Introduction

Worldwide, low birth weight (LBW) has been recognized as a significant public health problem because of its association with a plethora of short- and long-term consequences.1 More than 20 million LBW babies are born each year worldwide, with India contributing to 42% of the global burden, single largest for any country. In India, around two-thirds of LBW births are attributable to fetal growth restriction, resulting in the birth of small-for-gestational-age (SGA) neonates.2 Apart from the higher risk of neonatal death and morbidities, SGA neonates are also predisposed to a variety of adult-onset diseases in later life due to aberrant fetal programing.3,4,5

Non-communicable diseases have replaced communicable diseases as a major cause of mortality worldwide.6 Recent findings from the Global Burden of Diseases study have highlighted chronic kidney disease (CKD) as one of the major non-communicable diseases.7 CKD is a key determinant of poor health outcomes for other major non-communicable diseases and has a risk multiplier effect on cardiovascular diseases.
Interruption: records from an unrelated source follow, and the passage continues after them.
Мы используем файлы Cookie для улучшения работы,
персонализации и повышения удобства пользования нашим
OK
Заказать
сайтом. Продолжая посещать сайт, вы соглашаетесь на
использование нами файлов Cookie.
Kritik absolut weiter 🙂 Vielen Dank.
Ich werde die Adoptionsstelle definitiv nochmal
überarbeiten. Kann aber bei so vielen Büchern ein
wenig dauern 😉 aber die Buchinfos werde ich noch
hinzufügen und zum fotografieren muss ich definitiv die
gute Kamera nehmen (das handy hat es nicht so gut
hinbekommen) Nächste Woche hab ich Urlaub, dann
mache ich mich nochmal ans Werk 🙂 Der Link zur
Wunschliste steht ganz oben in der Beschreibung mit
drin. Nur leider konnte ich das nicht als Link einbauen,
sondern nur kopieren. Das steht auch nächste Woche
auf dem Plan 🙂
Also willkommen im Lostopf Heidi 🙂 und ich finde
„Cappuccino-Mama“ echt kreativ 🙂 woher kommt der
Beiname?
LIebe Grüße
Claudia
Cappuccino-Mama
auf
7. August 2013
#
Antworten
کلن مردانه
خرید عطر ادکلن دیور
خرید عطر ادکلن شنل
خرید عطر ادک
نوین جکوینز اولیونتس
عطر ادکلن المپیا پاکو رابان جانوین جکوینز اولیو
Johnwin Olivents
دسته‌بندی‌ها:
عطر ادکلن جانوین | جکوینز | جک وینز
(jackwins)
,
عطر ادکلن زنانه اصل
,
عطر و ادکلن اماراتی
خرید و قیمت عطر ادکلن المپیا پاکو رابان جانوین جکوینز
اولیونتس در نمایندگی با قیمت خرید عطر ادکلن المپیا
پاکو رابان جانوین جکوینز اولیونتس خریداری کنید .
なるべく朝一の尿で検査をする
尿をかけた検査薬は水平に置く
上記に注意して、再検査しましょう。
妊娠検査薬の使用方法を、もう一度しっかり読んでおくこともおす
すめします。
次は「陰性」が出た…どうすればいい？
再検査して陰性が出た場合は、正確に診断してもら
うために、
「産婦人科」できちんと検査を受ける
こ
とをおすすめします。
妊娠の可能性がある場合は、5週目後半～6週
Apart from genetic predisposition and environmental exposures, fetal development is also being recognized as an important modulator of the risk of developing non-communicable diseases including CKD.8,9 In a normally developing fetus, nephrogenesis continues till 36 weeks of gestation.9 In the case of preterm birth, nephrogenesis may continue after birth if there is no acute kidney injury. There is no addition to the number of nephrons after birth at full-term gestation. More than half of all nephrons develop during the third trimester of pregnancy, the period when fetal growth restriction is most likely to set in. It has been hypothesized that if the fetus is affected by growth restriction, the resultant developmental programming may lead to a decrease in the final number of nephrons.10,11 Decreased glomerular surface area, in turn, may result in the decreased capacity of kidneys to excrete sodium and gradual development of glomerular sclerosis. With increasing age, this can lead to the development of hypertension and CKD. Ecological data shows that the incidence of hypertension and CKD is high in poorer population segments that also have a higher incidence of LBW.12

Most of the research on the effect of fetal growth restriction on renal structure and function has been conducted in animal models.10,13,14,15 These animal studies support the hypothesis that fetal deprivation affects the nephron number. Demonstration of the number of nephrons in humans is not possible unless an autopsy is performed. Determination of renal mass and renal size is not a good marker of nephron number as the remaining nephrons hypertrophy resulting in the normalization of renal size. Therefore, ultrastructural studies are needed to determine the number of nephrons.15 As no in vivo method exists to determine the nephron number, there is a need for a biomarker for early detection of alteration in nephrogenesis. This can help in predicting which SGA neonates are at risk of developing hypertension and CKD in later life. Podocalyxin (PCX), a sialoprotein present on podocytes, has been demonstrated to be a marker of nephrogenesis. Urinary levels of PCX measured at birth in premature neonates are higher than in term neonates reflecting ongoing nephrogenesis.16,17 This could help us to recognize the babies at risk of developing CKD in later life. The present study was planned with the hypothesis that the urinary PCX levels, a marker of nephrogenesis, would be lower among preterm SGA neonates as compared to gestation-matched appropriate-for-gestation-age (AGA) controls. We also planned to evaluate the association between the severity of fetal growth restriction as assessed by birth weight centile and urinary PCX levels, and to compare glomerular and tubular functions at birth in SGA and AGA neonates.

Materials and methods

This cross-sectional study was conducted from 1 May 2018 to 31 July 2019 in the Department of Neonatology in collaboration with the Department of Biochemistry at Government Medical College and Hospital, Chandigarh, India. The study protocol was approved by the Institute Ethics Committee and written informed consent was obtained from either parent of the neonate before enrollment.

Study subjects

Preterm neonates born in the hospital between 26+0 and 36+6 weeks of gestation were eligible for enrollment. Neonates were enrolled in the following two groups:

  1. 1.

    SGA group included neonates with birth weight <10th percentile for gender and gestation as per Intergrowth-21 size at birth growth standards.18 This group comprised of an equal number of neonates with birth weight between 3rd and 10th centile and birth weight below 3rd centile.

  2. 2.

    Control group included neonates with birth weight between 25th and 90th centile for gender and gestation.18 Neonates between the 10th and 25th centile were not included in the control group as some of these neonates have borderline fetal growth restriction and have morphological features of growth restriction, but do not fulfill the statistical definition (birth weight <10th centile weight). To avoid contamination, neonates with birth weight >25th centile were enrolled in the control group. AGA neonates were enrolled as control subjects.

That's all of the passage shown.